Inventories of goods at U.S. wholesalers unexpectedly fell 0.2 percent in May, the second decline this year – and a sign that businesses underestimated a recent rebound in consumer spending.

“We’ve gone through a substantial inventory correction, and overall, we’re in a much better balance between inventories and sales,” said Scott Brown, an economist at Raymond James & Associates in St. Petersburg.

The decline in wholesale inventories in May follows a revised 1.2 percent increase in April, Commerce Department figures showed Tuesday. Initially, the government reported on June 7 that inventories increased 1.3 percent during April.

Wholesale sales, meanwhile, showed no change in May after rising 1.1 percent during April.

“Inventory investment is still subdued,” said Carl Palash, chief economist at MCM MoneyWatch in New York. “There’s certainly no sign of it ballooning.”

Wholesalers’ inventories of big-ticket items such as furniture, lumber and electrical products accounted for much of the decline in May.

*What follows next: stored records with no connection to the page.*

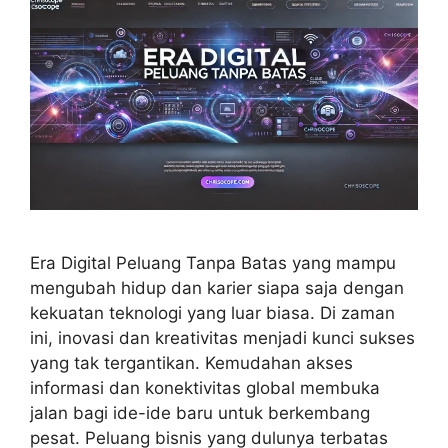
Era Digital Peluang Tanpa Batas yang mampu
mengubah hidup dan karier siapa saja dengan
kekuatan teknologi yang luar biasa. Di zaman
ini, inovasi dan kreativitas menjadi kunci sukses
yang tak tergantikan. Kemudahan akses
informasi dan konektivitas global membuka
jalan bagi ide-ide baru untuk berkembang
pesat. Peluang bisnis yang dulunya terbatas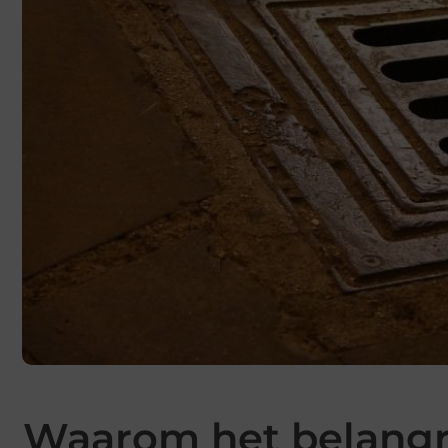
Waarom het belangrij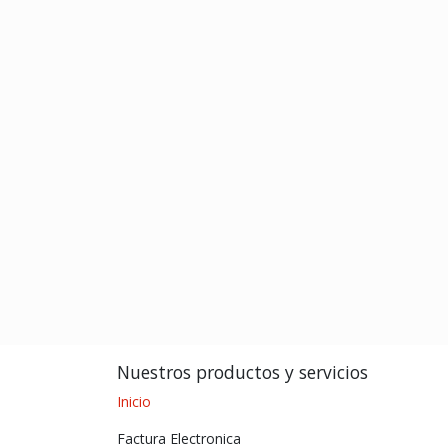
Nuestros productos y servicios
Inicio
Factura Electronica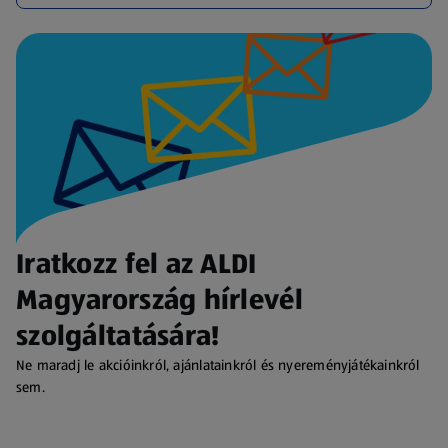
Iratkozz fel az ALDI
Magyarország hírlevél
szolgáltatására!
Ne maradj le akcióinkról, ajánlatainkról és nyereményjátékainkról
sem.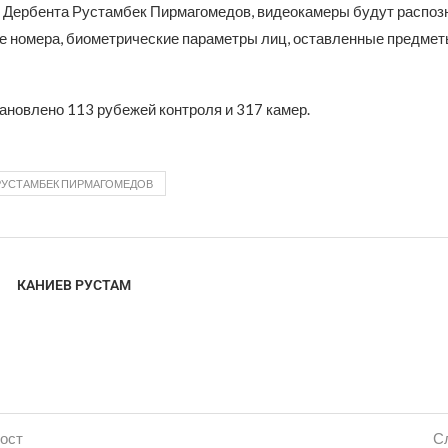
р Дербента Рустамбек Пирмагомедов, видеокамеры будут распоз
 номера, биометрические параметры лиц, оставленные предмет
ановлено 113 рубежей контроля и 317 камер.
РУСТАМБЕК ПИРМАГОМЕДОВ
КАНИЕВ РУСТАМ
ост
С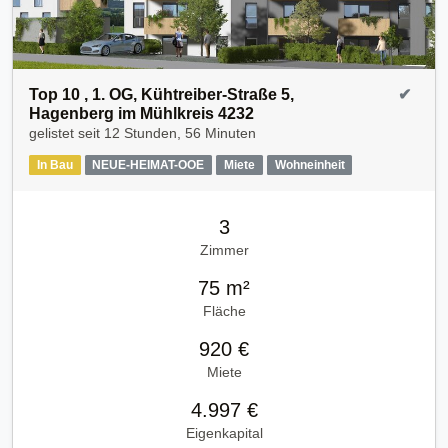
Top 10 , 1. OG, Kühtreiber-Straße 5,
✔
Hagenberg im Mühlkreis 4232
gelistet seit
12 Stunden, 56 Minuten
In Bau
NEUE-HEIMAT-OOE
Miete
Wohneinheit
3
Zimmer
75 m²
Fläche
920 €
Miete
4.997 €
Eigenkapital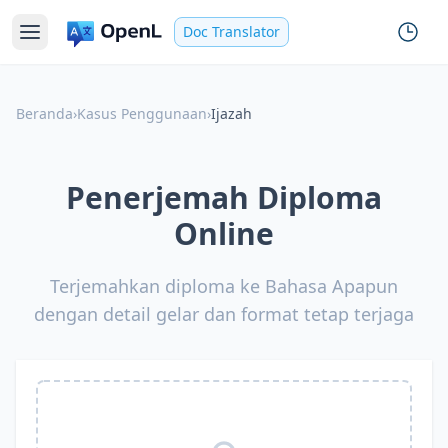
Doc Translator
Beranda
›
Kasus Penggunaan
›
Ijazah
Penerjemah Diploma
Online
Terjemahkan diploma ke Bahasa Apapun
dengan detail gelar dan format tetap terjaga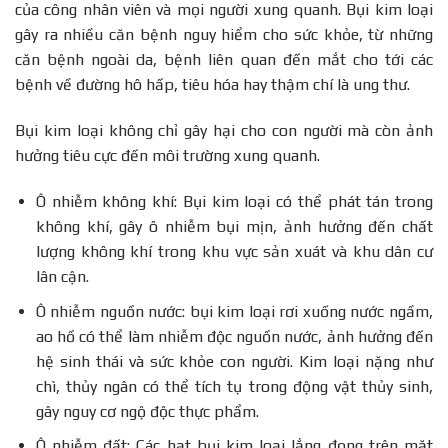
của công nhân viên và mọi người xung quanh. Bụi kim loại
gây ra nhiều căn bệnh nguy hiểm cho sức khỏe, từ những
căn bệnh ngoài da, bệnh liên quan đến mắt cho tới các
bệnh về đường hô hấp, tiêu hóa hay thậm chí là ung thư.
Bụi kim loại không chỉ gây hại cho con người mà còn ảnh
hưởng tiêu cực đến môi trường xung quanh.
Ô nhiễm không khí: Bụi kim loại có thể phát tán trong
không khí, gây ô nhiễm bụi mịn, ảnh hưởng đến chất
lượng không khí trong khu vực sản xuát và khu dân cư
lân cận.
Ô nhiễm nguồn nước: bụi kim loại rơi xuống nước ngầm,
ao hồ có thể làm nhiễm độc nguồn nước, ảnh hưởng đến
hệ sinh thái và sức khỏe con người. Kim loại nặng như
chì, thủy ngân có thể tích tụ trong động vật thủy sinh,
gây nguy cơ ngộ độc thực phẩm.
Ô nhiễm đất: Các hạt bụi kim loại lắng đọng trên mặt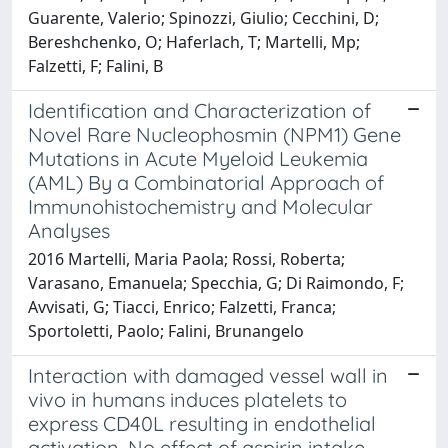
Guarente, Valerio; Spinozzi, Giulio; Cecchini, D;
Bereshchenko, O; Haferlach, T; Martelli, Mp;
Falzetti, F; Falini, B
Identification and Characterization of
Novel Rare Nucleophosmin (NPM1) Gene
Mutations in Acute Myeloid Leukemia
(AML) By a Combinatorial Approach of
Immunohistochemistry and Molecular
Analyses
2016 Martelli, Maria Paola; Rossi, Roberta;
Varasano, Emanuela; Specchia, G; Di Raimondo, F;
Avvisati, G; Tiacci, Enrico; Falzetti, Franca;
Sportoletti, Paolo; Falini, Brunangelo
Interaction with damaged vessel wall in
vivo in humans induces platelets to
express CD40L resulting in endothelial
activation. No effect of aspirin intake.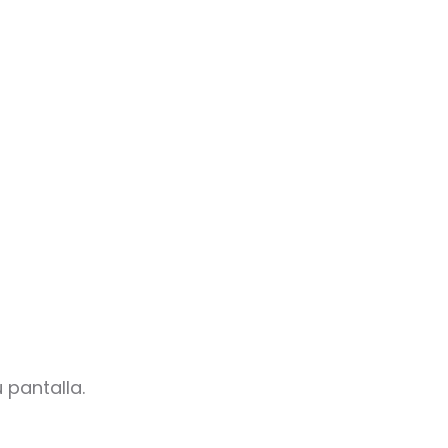
 pantalla.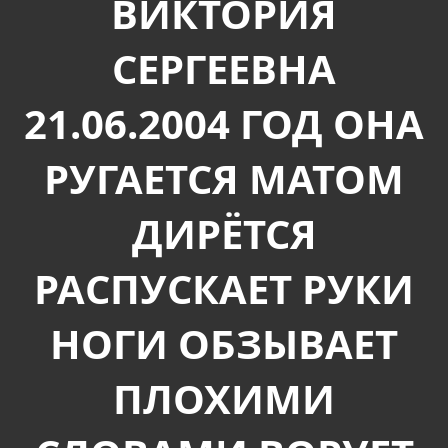
ВИКТОРИЯ
СЕРГЕЕВНА
21.06.2004 ГОД ОНА
РУГАЕТСЯ МАТОМ
ДИРЁТСЯ
РАСПУСКАЕТ РУКИ
НОГИ ОБЗЫВАЕТ
ПЛОХИМИ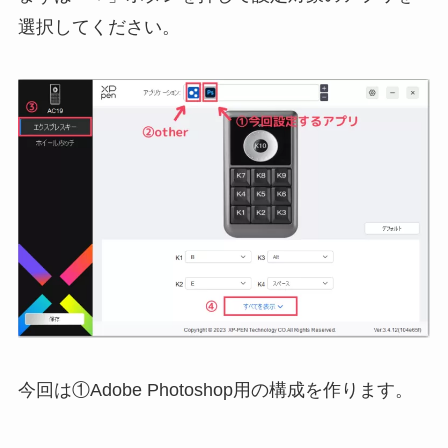
選択してください。
今回は①Adobe Photoshop用の構成を作ります。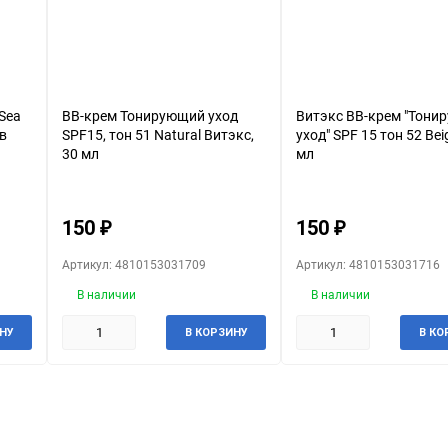
Sea
BB-крем Тонирующий уход
Витэкс BB-крем "Тони
ив
SPF15, тон 51 Natural Витэкс,
уход" SPF 15 тон 52 Bei
30 мл
мл
ря,
150
150
₽
₽
Артикул: 4810153031709
Артикул: 4810153031716
В наличии
В наличии
НУ
В КОРЗИНУ
В КО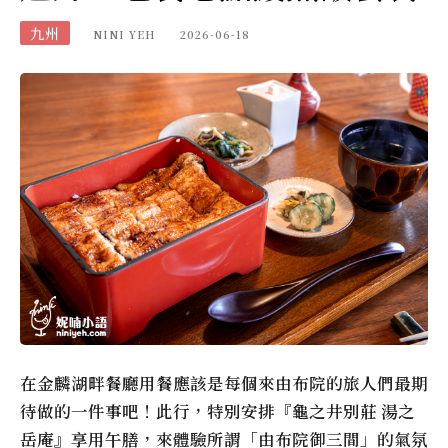
九州
NINI YEH
2026-06-18
在金麟湖畔餐廳用餐應該是每個來由布院的旅人們最期
待做的一件事吧！此行，特別安排『龜之井別莊 湯之
岳庵』享用午膳，來體驗所謂「由布院御三間」的氣氛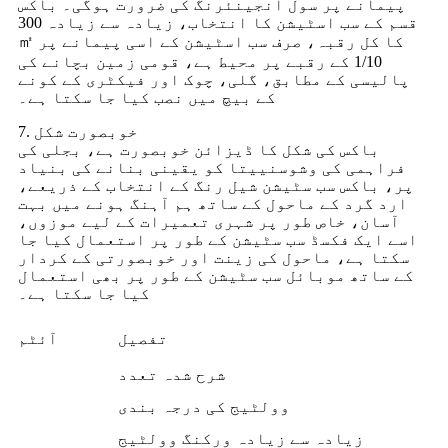
پیمانے پر سول انجینئرنگ کی ضرورت ہوگی۔ باکس
قسم کے سب اسٹیشن کا انتخاب، زیادہ سے زیادہ 300
㎡ کا کل رقبہ، صرف سب اسٹیشن کے اسی پیمانے پر
1/10 کے رقبے پر محیط ہے، قومی زمین بچانے کی
پالیسی کے مطابق، گلی، چوک اور فیکٹری کے کونے
کے بیچ میں نصب کیا جا سکتا ہے۔
7. خوبصورت شکل
باکس کی شکل کا ڈیزائن خوبصورت ہے، بجلی کی
فراہمی کی وشوسنییتا کو یقینی بنانے کی بنیاد
پر، باکس سب سٹیشن شیل رنگ کے انتخاب کے ذریعے،
ارد گرد کے ماحول کے ساتھ ہم آہنگ ہونے میں بہت
آسان، خاص طور پر شہری تعمیرات کے لیے موزوں،
اسے ایک فکسڈ سب سٹیشن کے طور پر استعمال کیا جا
سکتا ہے، ماحول کی زینت اور خوبصورتی کے کردار
کے ساتھ موبائل سب سٹیشن کے طور پر بھی استعمال
کیا جا سکتا ہے۔
تفصیل
آئٹم
شرح شدہ تعدد
وولٹیج کی درجہ بندی
زیادہ سے زیادہ ورکنگ وولٹیج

Wholesale auto inventories showed no change from a month earlier. However, inventories of non-durable goods such as groceries and beer increased.

The Commerce Department also reported that the wholesale stock-to-sales ratio, which measures the number of months goods sit at wholesalers, held steady at 1.31 during May.

Financial markets ignored the report. The Treasury’s benchmark 30-year bond, little changed most of the day, advanced after the Treasury sold $10 billion in 10-year notes at an average yield of 7.016 percent. Bidding was healthy.

Government bonds climbed 13/32, pushing the yield down almost 4 basis points to 7.14 percent. Stocks were also higher with the Dow Jones industrial average rising 31.03 to 5,581.86 amid hopes of strong corporate profits.